---- The data

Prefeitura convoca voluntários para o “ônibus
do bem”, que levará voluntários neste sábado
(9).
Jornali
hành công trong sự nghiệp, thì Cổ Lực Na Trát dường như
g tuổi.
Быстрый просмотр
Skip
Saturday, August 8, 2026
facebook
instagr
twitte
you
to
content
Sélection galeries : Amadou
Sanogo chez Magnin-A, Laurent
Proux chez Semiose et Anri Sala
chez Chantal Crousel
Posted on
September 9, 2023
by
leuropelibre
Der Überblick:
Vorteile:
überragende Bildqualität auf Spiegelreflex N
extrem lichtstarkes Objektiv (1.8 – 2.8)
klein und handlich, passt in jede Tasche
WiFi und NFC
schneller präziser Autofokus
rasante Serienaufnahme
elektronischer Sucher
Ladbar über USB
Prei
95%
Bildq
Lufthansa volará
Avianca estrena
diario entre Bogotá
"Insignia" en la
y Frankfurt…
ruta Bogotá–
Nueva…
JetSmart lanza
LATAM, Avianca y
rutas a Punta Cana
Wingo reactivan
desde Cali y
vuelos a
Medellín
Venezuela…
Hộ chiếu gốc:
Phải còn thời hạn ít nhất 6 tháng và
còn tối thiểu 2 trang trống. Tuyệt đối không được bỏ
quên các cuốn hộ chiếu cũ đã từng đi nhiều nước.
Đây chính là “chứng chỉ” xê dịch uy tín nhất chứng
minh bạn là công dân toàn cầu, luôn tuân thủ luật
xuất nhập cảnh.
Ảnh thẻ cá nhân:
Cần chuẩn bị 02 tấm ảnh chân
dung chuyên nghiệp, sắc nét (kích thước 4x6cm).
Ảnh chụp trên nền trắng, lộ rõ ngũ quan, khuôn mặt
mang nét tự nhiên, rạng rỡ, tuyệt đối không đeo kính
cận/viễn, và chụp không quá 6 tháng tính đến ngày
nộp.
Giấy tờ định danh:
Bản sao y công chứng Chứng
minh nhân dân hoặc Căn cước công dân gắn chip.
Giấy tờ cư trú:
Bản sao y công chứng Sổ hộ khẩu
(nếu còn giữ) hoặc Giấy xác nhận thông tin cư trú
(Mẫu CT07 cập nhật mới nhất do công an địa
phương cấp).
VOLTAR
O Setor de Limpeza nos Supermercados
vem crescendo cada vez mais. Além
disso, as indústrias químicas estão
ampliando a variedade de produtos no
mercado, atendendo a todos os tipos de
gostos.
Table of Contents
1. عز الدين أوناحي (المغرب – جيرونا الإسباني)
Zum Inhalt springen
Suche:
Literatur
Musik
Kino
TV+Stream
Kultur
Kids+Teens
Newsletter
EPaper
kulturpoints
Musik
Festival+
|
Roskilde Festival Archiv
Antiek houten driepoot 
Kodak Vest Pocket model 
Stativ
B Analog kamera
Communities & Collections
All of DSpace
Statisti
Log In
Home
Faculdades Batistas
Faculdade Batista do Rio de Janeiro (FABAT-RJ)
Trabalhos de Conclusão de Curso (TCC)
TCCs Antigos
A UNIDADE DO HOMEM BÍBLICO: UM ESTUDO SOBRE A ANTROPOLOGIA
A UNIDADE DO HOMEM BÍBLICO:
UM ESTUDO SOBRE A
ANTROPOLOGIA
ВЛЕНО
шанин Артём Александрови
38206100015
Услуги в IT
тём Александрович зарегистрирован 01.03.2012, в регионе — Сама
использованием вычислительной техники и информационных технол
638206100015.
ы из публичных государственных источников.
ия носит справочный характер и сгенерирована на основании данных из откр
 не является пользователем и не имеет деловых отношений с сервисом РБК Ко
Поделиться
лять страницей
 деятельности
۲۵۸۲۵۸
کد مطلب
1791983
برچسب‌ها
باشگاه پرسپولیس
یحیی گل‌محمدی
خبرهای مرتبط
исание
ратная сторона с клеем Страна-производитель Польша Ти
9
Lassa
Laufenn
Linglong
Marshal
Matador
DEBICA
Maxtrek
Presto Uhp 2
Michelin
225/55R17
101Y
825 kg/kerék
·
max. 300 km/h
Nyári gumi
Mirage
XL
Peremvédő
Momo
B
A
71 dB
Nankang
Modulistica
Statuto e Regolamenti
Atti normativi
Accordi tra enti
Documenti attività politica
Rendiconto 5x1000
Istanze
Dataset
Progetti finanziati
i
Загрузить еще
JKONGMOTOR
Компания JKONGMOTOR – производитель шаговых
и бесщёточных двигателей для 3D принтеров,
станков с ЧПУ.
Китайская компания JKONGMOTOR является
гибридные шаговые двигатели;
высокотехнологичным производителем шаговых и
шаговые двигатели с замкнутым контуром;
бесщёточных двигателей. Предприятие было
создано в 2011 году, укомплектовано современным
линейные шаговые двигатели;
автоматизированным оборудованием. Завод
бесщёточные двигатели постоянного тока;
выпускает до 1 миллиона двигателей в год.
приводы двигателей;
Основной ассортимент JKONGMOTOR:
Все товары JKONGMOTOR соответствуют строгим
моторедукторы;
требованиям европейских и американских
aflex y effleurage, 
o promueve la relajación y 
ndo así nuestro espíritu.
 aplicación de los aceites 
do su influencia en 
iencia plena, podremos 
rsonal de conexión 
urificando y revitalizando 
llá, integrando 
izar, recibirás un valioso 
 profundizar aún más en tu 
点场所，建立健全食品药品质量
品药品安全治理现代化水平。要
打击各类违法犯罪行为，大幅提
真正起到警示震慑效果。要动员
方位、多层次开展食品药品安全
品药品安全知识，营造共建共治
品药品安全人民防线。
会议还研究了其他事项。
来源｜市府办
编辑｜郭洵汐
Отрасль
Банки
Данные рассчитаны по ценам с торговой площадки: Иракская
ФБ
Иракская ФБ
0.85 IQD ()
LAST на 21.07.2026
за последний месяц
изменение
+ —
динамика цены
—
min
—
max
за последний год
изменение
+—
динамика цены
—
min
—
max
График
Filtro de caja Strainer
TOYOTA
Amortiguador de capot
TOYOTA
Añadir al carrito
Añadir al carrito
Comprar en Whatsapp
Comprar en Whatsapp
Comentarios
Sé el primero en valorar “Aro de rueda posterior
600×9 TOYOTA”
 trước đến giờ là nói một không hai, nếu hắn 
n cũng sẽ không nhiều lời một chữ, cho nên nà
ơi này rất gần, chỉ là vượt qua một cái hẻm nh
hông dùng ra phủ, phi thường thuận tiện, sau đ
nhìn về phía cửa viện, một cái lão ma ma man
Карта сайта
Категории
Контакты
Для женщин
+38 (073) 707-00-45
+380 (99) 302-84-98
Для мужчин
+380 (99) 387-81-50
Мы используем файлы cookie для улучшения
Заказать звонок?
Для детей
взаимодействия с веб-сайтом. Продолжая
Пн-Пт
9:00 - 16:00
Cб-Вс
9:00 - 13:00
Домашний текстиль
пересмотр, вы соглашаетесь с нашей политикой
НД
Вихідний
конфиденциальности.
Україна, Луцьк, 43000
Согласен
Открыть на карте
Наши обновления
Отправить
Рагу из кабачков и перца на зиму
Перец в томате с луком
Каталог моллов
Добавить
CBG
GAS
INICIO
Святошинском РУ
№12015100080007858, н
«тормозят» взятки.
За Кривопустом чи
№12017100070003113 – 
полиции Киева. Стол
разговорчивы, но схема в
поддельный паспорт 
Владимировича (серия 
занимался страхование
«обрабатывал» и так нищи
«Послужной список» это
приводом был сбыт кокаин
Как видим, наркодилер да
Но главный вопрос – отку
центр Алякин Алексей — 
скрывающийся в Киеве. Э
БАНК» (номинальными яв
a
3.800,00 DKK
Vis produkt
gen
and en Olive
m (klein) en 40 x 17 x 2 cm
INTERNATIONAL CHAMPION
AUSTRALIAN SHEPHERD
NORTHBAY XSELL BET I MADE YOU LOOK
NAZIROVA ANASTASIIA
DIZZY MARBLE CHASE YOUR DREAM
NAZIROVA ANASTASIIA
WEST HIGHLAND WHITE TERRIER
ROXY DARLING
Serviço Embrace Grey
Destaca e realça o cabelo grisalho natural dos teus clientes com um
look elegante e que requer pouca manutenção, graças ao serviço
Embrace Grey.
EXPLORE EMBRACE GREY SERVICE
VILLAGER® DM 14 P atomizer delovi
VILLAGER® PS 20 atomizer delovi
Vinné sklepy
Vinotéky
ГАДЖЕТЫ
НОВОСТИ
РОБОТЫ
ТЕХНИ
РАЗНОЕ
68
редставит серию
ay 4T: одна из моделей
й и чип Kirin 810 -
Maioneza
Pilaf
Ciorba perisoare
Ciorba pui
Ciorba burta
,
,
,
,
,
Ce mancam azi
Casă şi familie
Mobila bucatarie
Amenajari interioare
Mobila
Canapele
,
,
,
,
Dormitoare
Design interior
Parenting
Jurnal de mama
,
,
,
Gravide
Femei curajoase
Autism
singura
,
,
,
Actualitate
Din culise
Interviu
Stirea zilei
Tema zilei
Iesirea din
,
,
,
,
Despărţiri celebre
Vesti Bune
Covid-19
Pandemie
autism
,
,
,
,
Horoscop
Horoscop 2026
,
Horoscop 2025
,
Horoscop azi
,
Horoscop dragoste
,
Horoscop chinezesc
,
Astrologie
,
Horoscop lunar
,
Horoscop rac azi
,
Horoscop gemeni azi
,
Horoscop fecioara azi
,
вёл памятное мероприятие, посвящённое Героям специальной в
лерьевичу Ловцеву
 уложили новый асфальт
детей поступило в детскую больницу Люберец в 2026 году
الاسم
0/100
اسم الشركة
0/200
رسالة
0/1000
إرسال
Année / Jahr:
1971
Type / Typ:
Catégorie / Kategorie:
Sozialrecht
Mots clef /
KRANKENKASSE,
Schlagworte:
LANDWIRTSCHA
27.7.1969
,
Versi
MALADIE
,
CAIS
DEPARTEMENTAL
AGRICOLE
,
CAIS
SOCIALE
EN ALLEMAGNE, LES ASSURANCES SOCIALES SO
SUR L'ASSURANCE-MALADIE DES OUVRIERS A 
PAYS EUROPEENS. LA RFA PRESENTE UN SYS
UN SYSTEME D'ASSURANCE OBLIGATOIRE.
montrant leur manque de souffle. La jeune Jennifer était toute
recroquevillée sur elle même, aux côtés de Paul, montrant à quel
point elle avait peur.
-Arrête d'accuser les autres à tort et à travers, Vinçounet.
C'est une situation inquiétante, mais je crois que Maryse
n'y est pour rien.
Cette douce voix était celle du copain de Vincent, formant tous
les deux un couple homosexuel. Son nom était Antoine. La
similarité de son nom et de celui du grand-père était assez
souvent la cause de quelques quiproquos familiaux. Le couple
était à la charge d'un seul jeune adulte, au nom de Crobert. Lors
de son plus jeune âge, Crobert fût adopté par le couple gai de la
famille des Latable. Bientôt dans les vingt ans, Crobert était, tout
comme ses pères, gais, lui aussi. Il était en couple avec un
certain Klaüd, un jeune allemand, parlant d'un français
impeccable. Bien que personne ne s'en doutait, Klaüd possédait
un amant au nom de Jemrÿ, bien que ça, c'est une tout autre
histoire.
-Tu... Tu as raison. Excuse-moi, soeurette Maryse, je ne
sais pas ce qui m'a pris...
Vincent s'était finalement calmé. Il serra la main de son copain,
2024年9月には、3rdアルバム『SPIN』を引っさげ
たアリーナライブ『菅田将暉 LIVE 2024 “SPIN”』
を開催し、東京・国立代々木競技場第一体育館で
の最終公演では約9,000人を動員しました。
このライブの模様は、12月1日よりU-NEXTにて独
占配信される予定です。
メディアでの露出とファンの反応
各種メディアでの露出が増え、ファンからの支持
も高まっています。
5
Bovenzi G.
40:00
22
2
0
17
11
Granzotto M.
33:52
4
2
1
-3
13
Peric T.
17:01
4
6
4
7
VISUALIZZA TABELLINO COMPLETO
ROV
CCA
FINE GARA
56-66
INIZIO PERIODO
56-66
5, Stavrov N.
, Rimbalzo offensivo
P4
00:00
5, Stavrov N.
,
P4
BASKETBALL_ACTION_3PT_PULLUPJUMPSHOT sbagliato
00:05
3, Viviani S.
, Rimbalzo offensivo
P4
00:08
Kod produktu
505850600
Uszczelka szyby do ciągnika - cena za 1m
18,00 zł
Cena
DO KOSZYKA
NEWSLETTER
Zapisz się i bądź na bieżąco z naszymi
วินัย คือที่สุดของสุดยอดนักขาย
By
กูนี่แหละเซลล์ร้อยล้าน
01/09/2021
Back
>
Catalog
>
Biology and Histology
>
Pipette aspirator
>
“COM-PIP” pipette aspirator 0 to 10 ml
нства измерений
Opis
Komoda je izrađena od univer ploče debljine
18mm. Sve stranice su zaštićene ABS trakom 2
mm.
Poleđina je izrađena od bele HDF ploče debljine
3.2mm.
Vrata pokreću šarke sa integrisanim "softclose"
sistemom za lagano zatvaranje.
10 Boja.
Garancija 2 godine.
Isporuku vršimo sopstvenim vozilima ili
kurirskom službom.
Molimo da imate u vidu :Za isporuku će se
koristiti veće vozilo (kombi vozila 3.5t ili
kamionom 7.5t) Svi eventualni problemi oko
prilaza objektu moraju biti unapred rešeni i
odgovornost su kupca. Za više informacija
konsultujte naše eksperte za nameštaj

--------

▸ Description of the task:
Only the lines with "izrađena" are needed; find them in the records and copy each one.

▸ Response area:
Komoda je izrađena od univer ploče debljine
Poleđina je izrađena od bele HDF ploče debljine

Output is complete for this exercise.